> _Exercise aim_:
Leaving out the pictures, please retype each record exactly.
»»
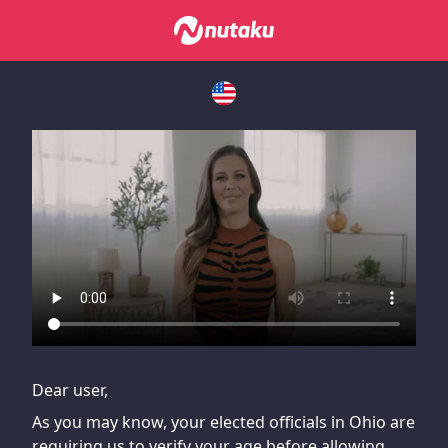
If you are having issues, please try disabling Adblock or
contact Adblock support to fix the issue
Dear user,
As you may know, your elected officials in Ohio are
requiring us to verify your age before allowing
««
> _Response to the exercise_:
If you are having issues, please try disabling Adblock or
contact Adblock support to fix the issue
Dear user,
As you may know, your elected officials in Ohio are
requiring us to verify your age before allowing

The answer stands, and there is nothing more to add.